Veli sadar akan keterlambatannya. Di saat sudah remaja seperti ini, dia baru belajar mengaji. Dia ingin memaki, tapi pada siapa? Tidak ada yang harus disalahkan. Orang tua Veli tidak menuntutnya harus bisa mengaji, lingkungan dulu tidak mendukung untuk belajar mengaji, dan Veli tidak ada kemauan belajar mengaji.

Saat tes masuk pesantren, di kartu privat mengaji tertulis bahwa Veli iqra 5. Kelas sebelas, mengaji masih iqra, itu memalukan. Namun, hal itulah yang menjadi semangatnya untuk belajar, sampai meminta Ustadzah Emil menjadi guru privat di luar jadwal pesantren.
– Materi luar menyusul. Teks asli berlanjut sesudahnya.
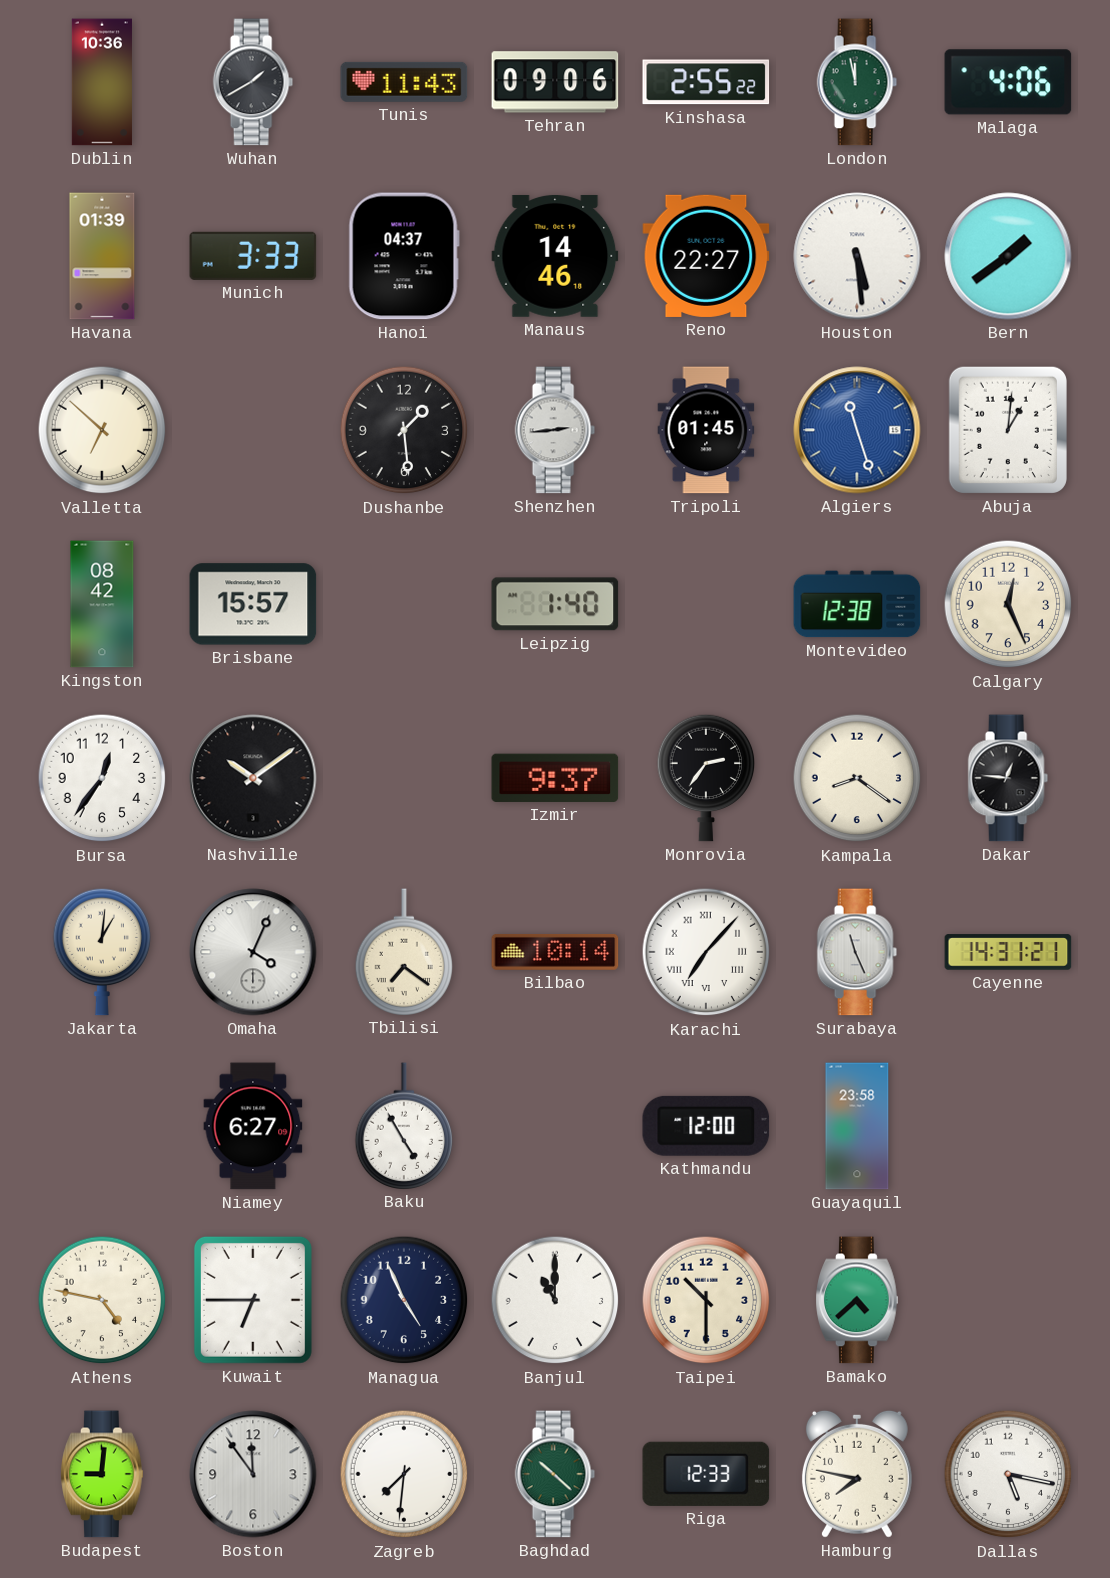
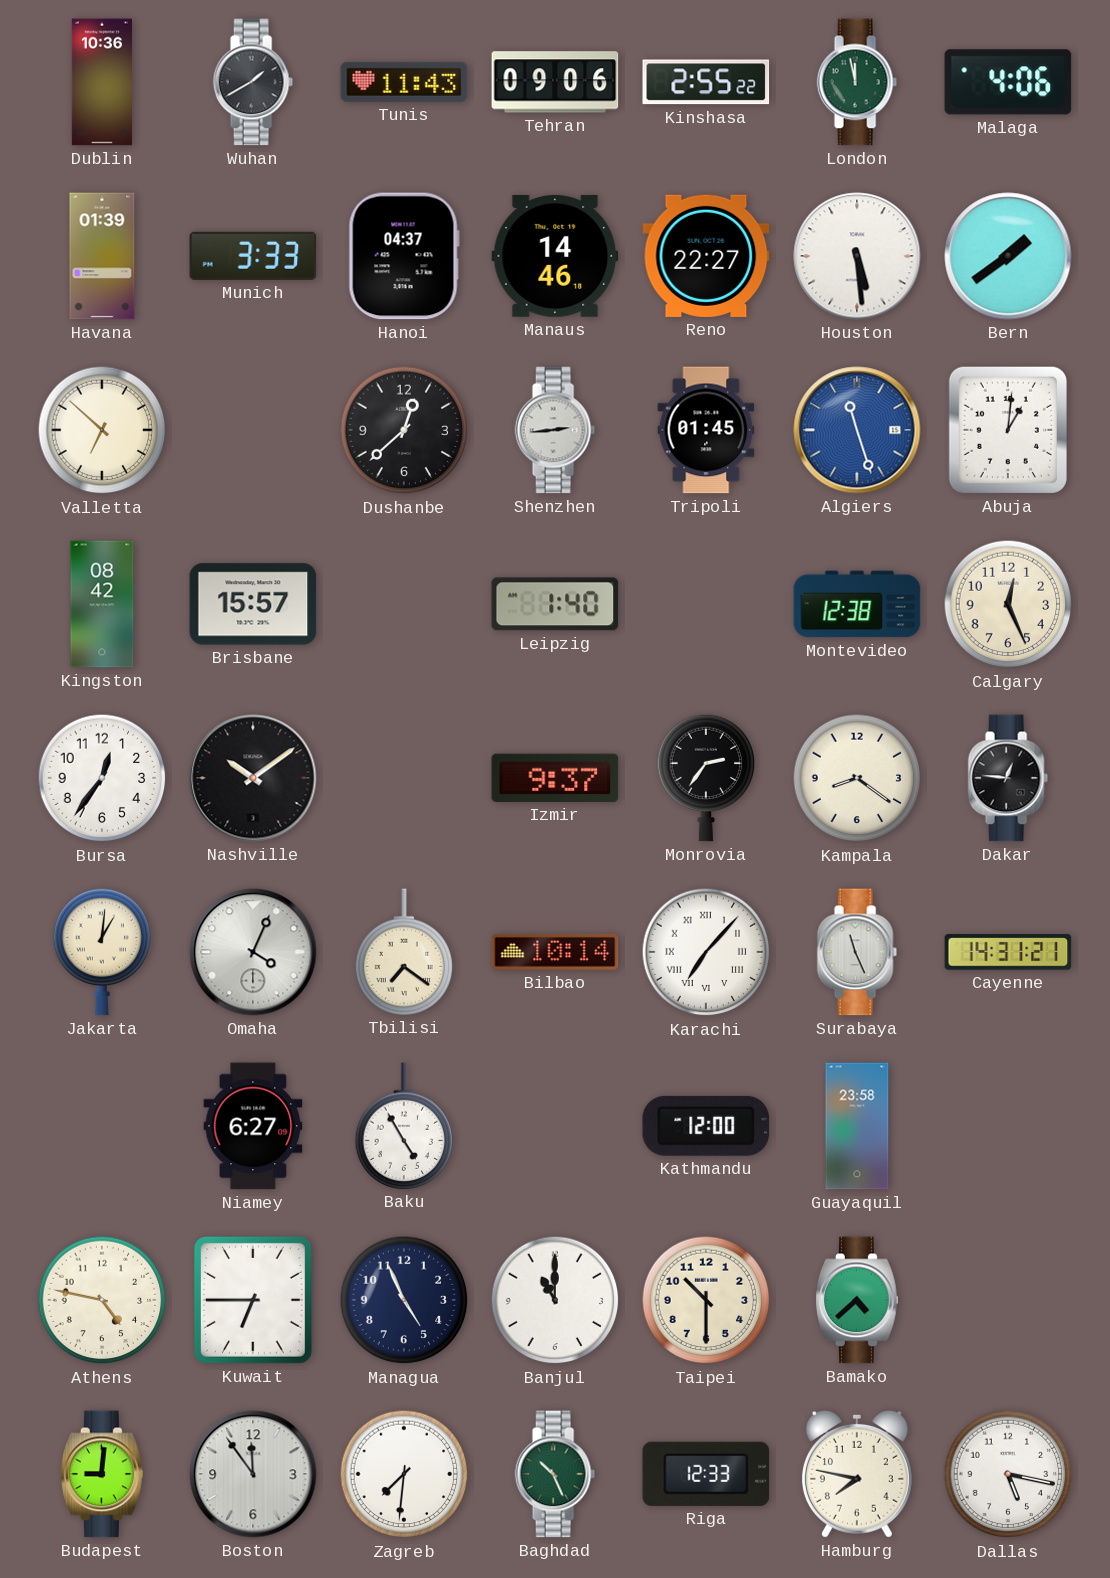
Dushanbe: 1:29 -> 12:38
Baghdad: 10:22 -> 10:26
"Itu ikhfa," ujar Ustadzah Emil sambil menunjuk huruf nun mati bertemu huruf tsa.

Veli mengulang apa yang dibaca, bedanya sekarang didengungkan. Kesalahan adalah hal wajar dalam belajar. Teguran itu juga faktor utama Veli untuk lebih hati-hati dalam membaca, supaya kesalahan bisa diminimalisir. Pencapaian yang hebat, Veli berkembang pesat. Gadis itu mengaji dari iqra 6 halaman empat sampai tiga belas. Di rasa Veli sudah mampu, Ustadzah Emil membuka halaman tiga puluh. Beliau menyuruh Veli membacanya dengan tartil.

"Ini apa, Veli?" Ustadzah Emil menunjuk huruf ya yang sebelumnya ada kasrah.

Veli sempat mematung sejenak, mengacak-acak isi otak untuk mencari jawaban. "Mad ...." Telunjuknya menggaruk pelipis yang tidak gatal. Perlu beberapa detik untuk Veli berpikir, meski matanya sudah membulat penuh mengamati apa yang ustadzah itu tunjuk. "... asli?" jawabnya dengan penuh keraguan.

"Atau?"

Senyum kakunya ditunjukkan, berharap wanita di depannya mau memberi jawaban. Namun hasilnya kesia-siaan. Membuat Veli harus berpikir lagi. Sampai akhirnya Ustadzah Emil memberi bocoran.

"Alif ba'da fathah, ya ba'da--"

"Matthabi'i," jawab Veli dengan antusias. Kepalanya ditepuk sendiri, merutuki diri yang bodoh. Gitu aja jawabnya susah, Vel! Bodoh kamu.

"Coba satu halaman ini kamu cari tajwidnya."

Satu per satu dia temukan hukum tajwid. Setelah memberi tahu namanya, Veli ditanya lagi harus diapakan bacanya. Beruntunglah di kamar sering belajar tajwid dengan teman sekamar, jadi Veli tidak merasa kesulitan.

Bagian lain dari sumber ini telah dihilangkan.